Table 1 Six NMME models used in this work

2.2 Observational data

We use several monthly mean observational and reanalysis datasets, including geopotential height from NCEP-DOE (National Centers for Environmental Prediction-Department of Energy) AMIP-II Reanalysis products (\(2.5^{\circ} \times 2.5^{\circ}\)) (Kanamitsu et al. 2002), land surface temperature from the Global Historical Climatology Network + Climate Anomaly Monitoring System (\(0.5^{\circ} \times 0.5^{\circ}\)) (GHCN + CAMS v2: Fan and Dool 2008), and sea surface temperature (SST) from the Hadley Centre SST dataset HadISST1.1 (\(1.0^{\circ} \times 1.0^{\circ}\)) (Rayner et al. 2003). All these observational datasets are at different resolutions and were converted to a (\(1.0^{\circ} \times 1.0^{\circ}\)) resolution using bilinear interpolation common to NMME prediction data.

2.3 Statistical methods

This work presents an assessment of potential predictability (PP) and skill of boreal summer (June–July–August: JJA) surface air temperature over the Arabian peninsula from initial conditions observed in April and May (Lead-2 and 1). We define the Arabian peninsula (AP) domain to be all the land points included within 35°–60°E and 12°–32°N. Boreal summer seasonal anomalies for each model and observation are computed relative to the 36-year climatology period 1982–2017. Different statistical measures (mean, standard deviation, correlation, bias) are used to validate the model predictions. The Taylor diagram (Taylor 2001) is employed to summarize the performance of individual model. The relevant statistics are the pattern correlation, the ratio of the normalized root-mean-square difference and relative bias (%) estimation to quantify the each model inaccuracy as compared to observation (Details about Taylor diagram can be found at https://www.ncl.ucar.edu/Applications/taylor.shtml). For a good model, the correlation between prediction and observation is high, root-mean-square different must be small, and the variances must be similar.

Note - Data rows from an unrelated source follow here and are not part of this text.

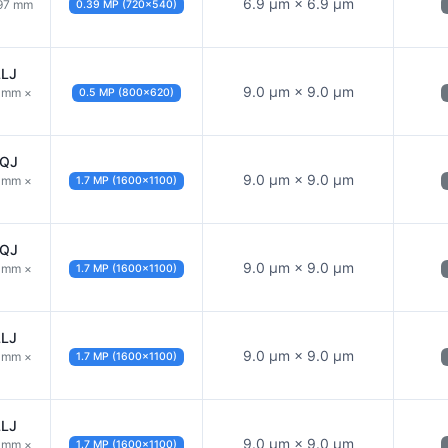
6.9 µm × 6.9 µm
.97 mm
0.39 MP (720×540)
LLJ
9.0 µm × 9.0 µm
2 mm ×
0.5 MP (800×620)
LQJ
9.0 µm × 9.0 µm
4 mm ×
1.7 MP (1600×1100)
LQJ
9.0 µm × 9.0 µm
4 mm ×
1.7 MP (1600×1100)
LLJ
9.0 µm × 9.0 µm
4 mm ×
1.7 MP (1600×1100)
LLJ
9.0 µm × 9.0 µm
4 mm ×
1.7 MP (1600×1100)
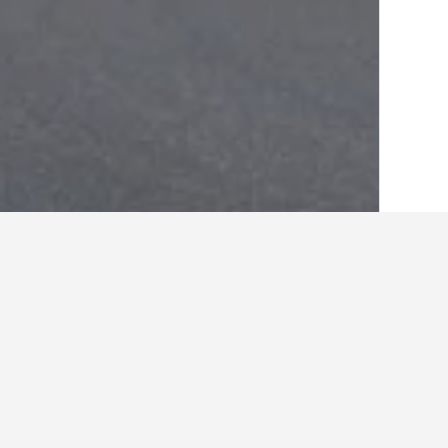
الصفحة الرئيسية
المملكة المتحدة
314,707
أماكن إقامة أخرى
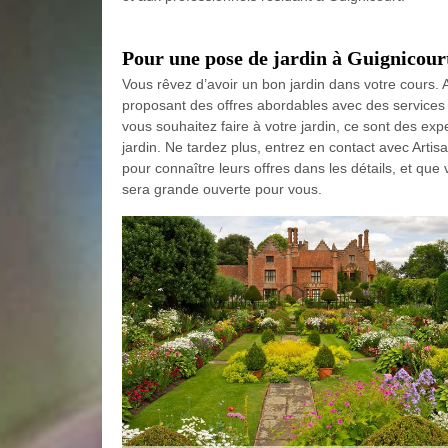
Pour une pose de jardin à Guignicour
Vous rêvez d’avoir un bon jardin dans votre cours. 
proposant des offres abordables avec des services 
vous souhaitez faire à votre jardin, ce sont des ex
jardin. Ne tardez plus, entrez en contact avec Artis
pour connaître leurs offres dans les détails, et que
sera grande ouverte pour vous.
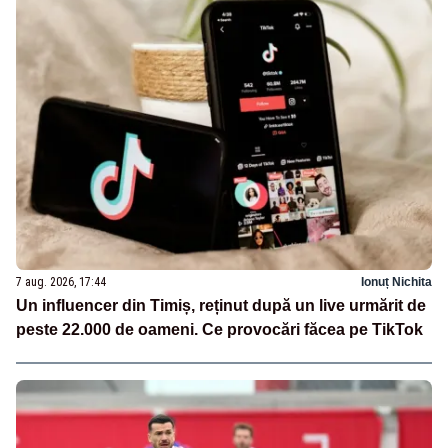
7 aug. 2026, 17:44
Ionuț Nichita
Un influencer din Timiș, reținut după un live urmărit de
peste 22.000 de oameni. Ce provocări făcea pe TikTok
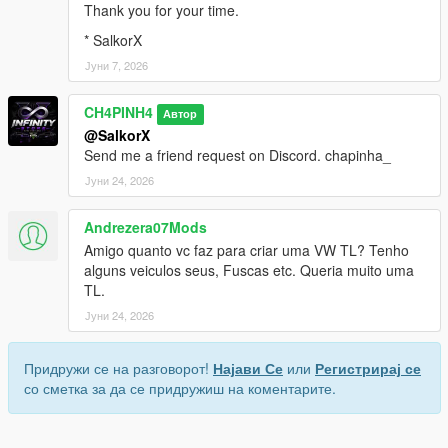
Thank you for your time.
* SalkorX
Јуни 7, 2026
CH4PINH4
Автор
@SalkorX
Send me a friend request on Discord. chapinha_
Јуни 24, 2026
Andrezera07Mods
Amigo quanto vc faz para criar uma VW TL? Tenho
alguns veiculos seus, Fuscas etc. Queria muito uma
TL.
Јуни 24, 2026
Придружи се на разговорот!
Најави Се
или
Регистрирај се
со сметка за да се придружиш на коментарите.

The potential predictability of summer AP-SAT is assessed as the interannual variability of the ensemble mean, and the variability of individual members from the ensemble mean (Rowell 1998), also known as “Signal or external variance,” and “Noise or internal variance” respectively. Following Rowell et al. (1995), internal variance or noise can be expressed as;

$${\text{Noise }} = \frac{1}{{{\text{N}}\left( {{\text{n}} - 1} \right)}}\mathop \sum \limits_{{{\text{k}} = 1}}^{\text{N}} \mathop \sum \limits_{{{\text{m}} = 1}}^{\text{n}} \left( {{\text{T}}_{\text{km}} - \overline{\text{T}}_{\text{k}} } \right)^{2} ,$$

where T is the surface air temperature, k indicates the individual year, m denotes ensemble members, and \(\overline{\text{T}}_{\text{k}}\) is the ensemble mean. The external variance or signal can be expressed as;

$${\text{Signal }} = \frac{1}{{{\text{N}} - 1}}\mathop \sum \limits_{{{\text{k}} = 1}}^{\text{N}} \left( {\overline{\text{T}}_{\text{k}} - \overline{\text{T}} } \right)^{2} ,$$

where \(\overline{\text{T}}\) is the climatological mean of the ensemble mean given by \({\overline{{\rm T}}} = \frac{1}{{\rm Nn}} {\mathop \sum \nolimits_{{{{\rm k}} = 1}}^{{\rm N}} }{\mathop \sum \nolimits_{{{{\rm m}} = 1}}^{{\rm n}}} {{\rm T}}_{{\rm km}}\). The ratio of signal and noise variances (S/N ratio) defines potential predictability (Kang and Shukla 2006). The potential predictability for summer AP-SAT is measured here in terms of classical “perfect model correlation: PMC”. It is the correlation calculated by considering one-member prediction as observation and ensemble average of the rest of the members (Ehsan et al. 2013) and can provide predictive information available in that ensemble member. Following the number of ensemble members, correlations are averaged, after applying Fisher Z transformation (Faller 1981). Finally, the prediction skill of summer AP-SAT is assessed here is through the computation of the temporal anomaly correlation coefficient (TCC) maps between the ensemble mean and observed time series. The statistical significance of the correlation is estimated by using the t test (Wilks 2006). Our threshold for significance is 0.05.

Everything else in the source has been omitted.